Skip to content

Add utility for TrainJob progress reportingΒ #367

@abhijeet-dhumal

Description

@abhijeet-dhumal

What you would like to be added?

Add a utility function to the Kubeflow SDK that allows training scripts to report progress and metrics to the Kubeflow Trainer controller. This enables the trainerStatus field introduced in kubeflow/trainer#3227 and specified in KEP-2779.

Context

The Kubeflow Trainer controller (PR #3227) adds a Progress Plugin that:

  1. Injects environment variables into training pods (KUBEFLOW_TRAINER_STATUS_URL, KUBEFLOW_TRAINER_STATUS_TOKEN, KUBEFLOW_TRAINER_STATUS_CA_CERT)
  2. Runs a Status Server that accepts progress updates via HTTPS POST
  3. Updates TrainJob.status.trainerStatus with progress, ETA, and metrics

The SDK needs a simple, safe utility function that training scripts can call to report status.
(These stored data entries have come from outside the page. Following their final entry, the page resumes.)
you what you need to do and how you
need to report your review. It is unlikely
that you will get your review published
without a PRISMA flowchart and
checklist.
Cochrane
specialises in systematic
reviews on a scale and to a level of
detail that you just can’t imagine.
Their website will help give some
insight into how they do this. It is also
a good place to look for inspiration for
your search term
Note: A KubeflowCallback implementation has been submitted to HuggingFace Transformers (PR #44487) which depends on this SDK utility. The callback auto-activates when running in Kubeflow and can call utility update_runtime_status() to report progress.

Why is this needed?

Problem: AI practitioners running training jobs on Kubernetes have no native way to monitor training progress. They must either:

  1. Parse container logs manually
  2. Set up external tracking systems (MLflow/W&B) which adds infrastructure overhead
  3. Wait blindly for jobs to complete

Solution: The Kubeflow Trainer controller (PR #3227) adds a Status Server that accepts progress updates from training pods. The SDK needs a client-side utility to POST updates to this server.
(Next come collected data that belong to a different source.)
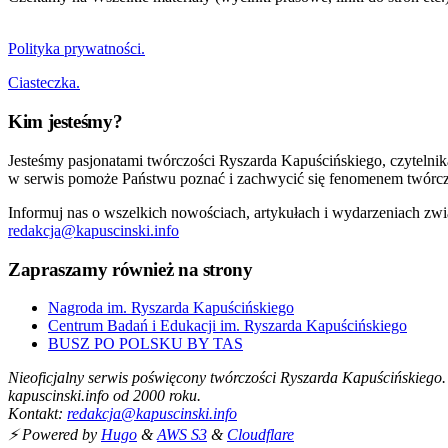
Polityka prywatności.
Ciasteczka.
Kim jesteśmy?
Jesteśmy pasjonatami twórczości Ryszarda Kapuścińskiego, czytelni
w serwis pomoże Państwu poznać i zachwycić się fenomenem twórcz
Informuj nas o wszelkich nowościach, artykułach i wydarzeniach zwi
redakcja@kapuscinski.info
Zapraszamy również na strony
Nagroda im. Ryszarda Kapuścińskiego
Centrum Badań i Edukacji im. Ryszarda Kapuścińskiego
BUSZ PO POLSKU BY TAS
Nieoficjalny serwis poświęcony twórczości Ryszarda Kapuścińskiego.
kapuscinski.info od 2000 roku.
Kontakt:
redakcja@kapuscinski.info
⚡ Powered by
Hugo
&
AWS S3
&
Cloudflare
User experience improvement:

Before (no visibility):

kubectl get trainjob my-job
# NAME     STATUS    AGE
# my-job   Running   2h   ← Is it 10% done? 90% done? No idea.

After (with progress tracking):

kubectl get trainjob my-job -o jsonpath='{.status.trainerStatus}'
# {"progressPercentage": 67, "estimatedRemainingSeconds": 3600, "metrics": [...]}

Dependency: A KubeflowCallback has been submitted to HuggingFace Transformers (PR #44487 - In Review) which depends on this SDK utility. The callback auto-activates when running in Kubeflow and can call SDK's utility update_runtime_status() to report progress.

Proposed API

from kubeflow.trainer.progress import update_runtime_status

# Basic usage - SDK handles throttling (max 1 update/5s)
update_runtime_status(
    progress_percent=50,
    estimated_time_remaining=120,  # seconds or timedelta
    metrics={"loss": "0.234", "eval_accuracy": "0.89"}
)

# Force update (bypass throttling) - use for start/end
update_runtime_status(progress_percent=0, force=True)   # Training started
update_runtime_status(progress_percent=100, force=True) # Training complete

Love this feature?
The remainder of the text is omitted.